Monthly Archives: June 2023

Writing Accountability Post #23

Well, halfway through the year with these posts. Are they working? Kinda sorta, though the promotional side is really lagging.

One of the things I identified early on in my organizing back in January was that I did not have any releases either in June or December. Well, December is understandable–holidays and all. But June?

I started thinking about this. Before retiring and even a couple of years after that when I was teaching PE and Health online, June was the end of the school year. The final push to get all the special education paperwork organized, any advance work for the next fall started, finals, and grades, of course. June during my teaching years was the month where I somewhat collapsed and caught up with myself from the previous mid-August on.

So a good reason not to be trying to release anything new during those years.

And after that?

Well, mid-May through June is the prime time for cutting firewood, before it gets too hot and before fire restrictions limit how much we can do. We generally haul anywhere from six to this year’s nine loads in the spring, and try to do one or two loads in the fall, weather and fire restrictions permitting. The picture above? Much more doable in spring than in fall. All that green foliage will be brown and dry in the fall. A fire hazard. The hot underside of the pickup could ignite the grasses, and…well, we don’t want that.
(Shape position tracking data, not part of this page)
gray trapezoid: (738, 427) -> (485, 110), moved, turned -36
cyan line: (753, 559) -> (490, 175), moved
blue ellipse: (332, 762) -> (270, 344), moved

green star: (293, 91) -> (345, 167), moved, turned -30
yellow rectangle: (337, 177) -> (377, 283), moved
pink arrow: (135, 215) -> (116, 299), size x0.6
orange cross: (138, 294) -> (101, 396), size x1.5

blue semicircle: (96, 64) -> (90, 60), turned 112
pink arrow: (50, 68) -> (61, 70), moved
The flip side is that too early in the spring, and the restriction becomes snow and mud. The sweet spot is…well, mid-May through June, where the ground is still dampish but not so much that we’re going to bog down, or tear up the ground hauling a heavy load to the gravel road. 4-wheel drive somewhat helps reduce the likelihood of spinning out, but all the same…best to avoid the gumbo when woodcutting.

We go out woodcutting 2-3 times a week. Up until the last couple of years, I’ve been able to get some work done in the woods, then come back and do more work at the house. These days, however, age is starting to show. I want to vege out after cutting wood and rest. The next day is frequently a day of being tired as well.
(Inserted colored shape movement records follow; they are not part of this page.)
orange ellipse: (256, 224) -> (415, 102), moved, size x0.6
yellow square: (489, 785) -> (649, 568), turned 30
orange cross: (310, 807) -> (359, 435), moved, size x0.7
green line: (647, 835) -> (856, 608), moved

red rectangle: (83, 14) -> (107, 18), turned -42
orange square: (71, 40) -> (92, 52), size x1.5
Okay, so another logical reason for no June releases.

But that is done now.

This year, another factor was construction work on the Portland house which required our presence to move furniture and check on the work being done–as well as do deep cleaning at that house. We were hustling to get most of the woodcutting done before that job.
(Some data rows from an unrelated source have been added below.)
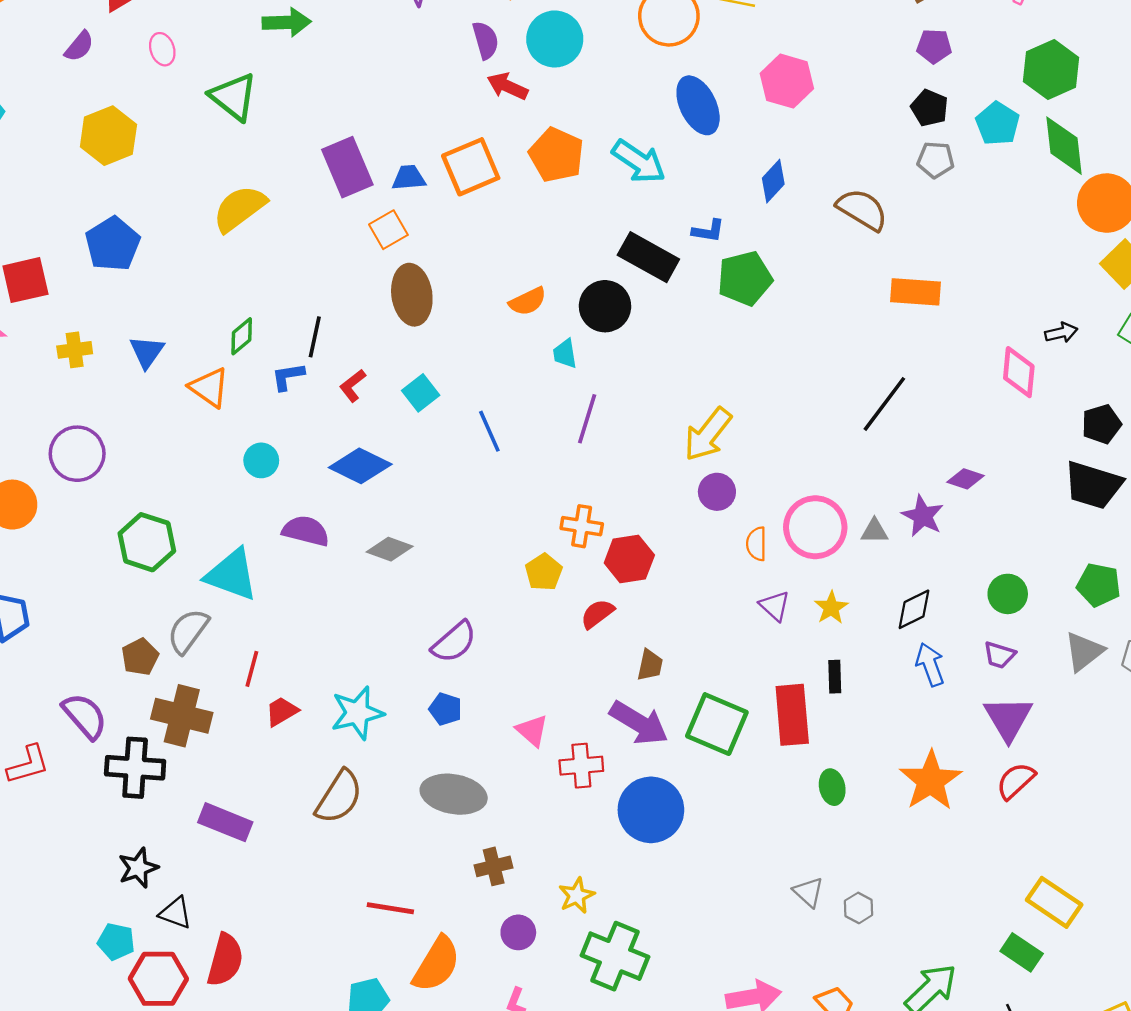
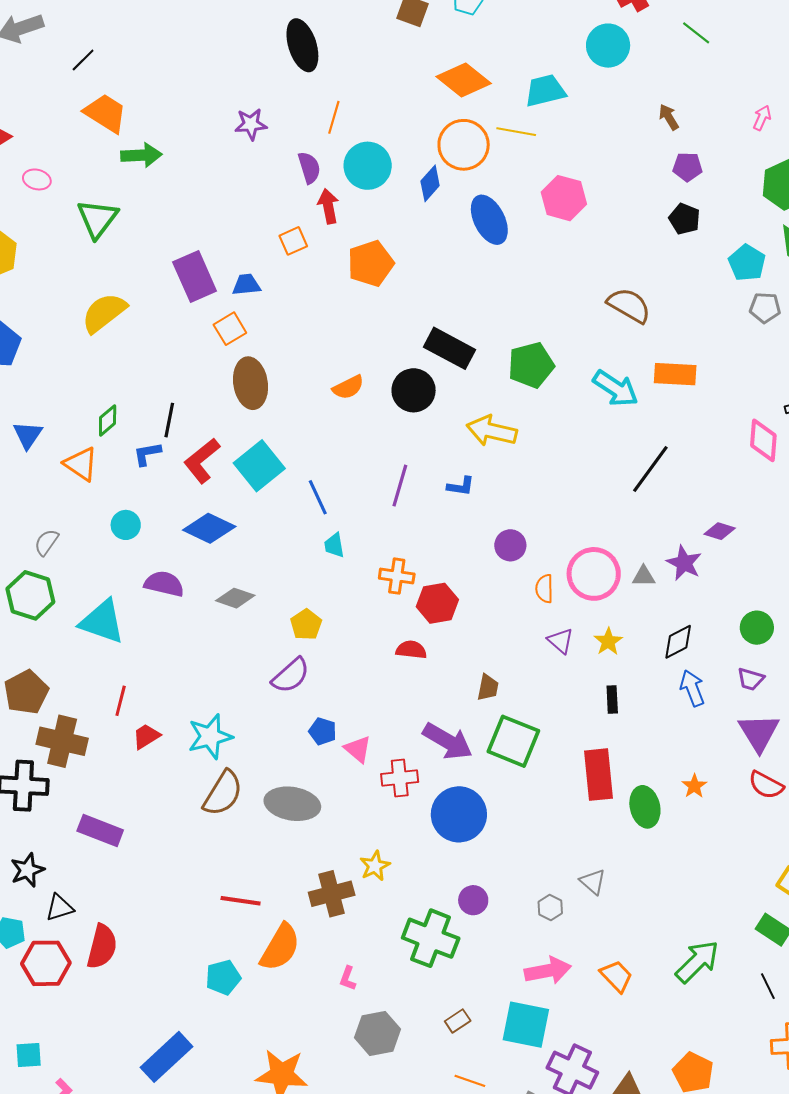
pink ellipse: (162, 49) -> (37, 179), turned -56
red arrow: (507, 86) -> (328, 206), turned 56
green triangle: (234, 97) -> (98, 219), turned 30
cyan pentagon: (998, 124) -> (747, 263), moved
orange pentagon: (556, 155) -> (371, 263), turned 30
gray pentagon: (935, 160) -> (765, 308), moved
cyan arrow: (639, 161) -> (616, 388), moved
orange square: (471, 167) -> (293, 241), moved, size x0.6
blue diamond: (773, 181) -> (430, 183), moved
blue L-shape: (708, 231) -> (461, 486), moved
cyan trapezoid: (565, 354) -> (334, 545), moved
red L-shape: (353, 386) -> (202, 461), size x1.6
cyan square: (421, 393) -> (259, 466), size x1.6
yellow arrow: (708, 434) -> (492, 431), moved, turned 66
yellow pentagon: (544, 572) -> (306, 625), moved
red semicircle: (597, 614) -> (411, 650), turned 44
gray semicircle: (188, 631) -> (46, 542), moved, size x0.7
brown pentagon: (140, 657) -> (26, 692), size x1.4
brown trapezoid: (650, 665) -> (488, 687), moved
blue pentagon: (445, 709) -> (323, 731), moved
red rectangle: (792, 715) -> (598, 775), moved
orange star: (931, 781) -> (694, 786), size x0.5
red semicircle: (1016, 781) -> (766, 785), turned -108
green ellipse: (832, 787) -> (645, 807), moved, size x1.4
brown semicircle: (339, 797) -> (223, 793), moved
brown cross: (494, 866) -> (332, 894), moved, size x1.4
yellow star: (577, 896) -> (375, 866), moved
gray hexagon: (859, 908) -> (550, 908), moved
black triangle: (176, 913) -> (59, 908), turned -36
purple circle: (518, 932) -> (473, 900), moved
Overall, then, I guess it’s worth it to say that I had good reasons for the past month and a half to be a little bit off.

I am pleased about a few things, however. I finished up Federation Cowboy at the beginning of June and set it aside for a while. I compiled it and printed it out this week, and went through the MS with a red pen. Oh, there are lots of marks on it. Still, I identified two significant developmental issues in the story that needed fixing. I’m quietly happy about that. Second, I got a few words down on Dragons of the Raven Alliance and think I know where I need to go from there. Third, I worked out a major issue in The Cost of Power and I’m ready to start doing developmental work for the second book. And finally, I had some ideas about how to structure the Goddess’s Vision series.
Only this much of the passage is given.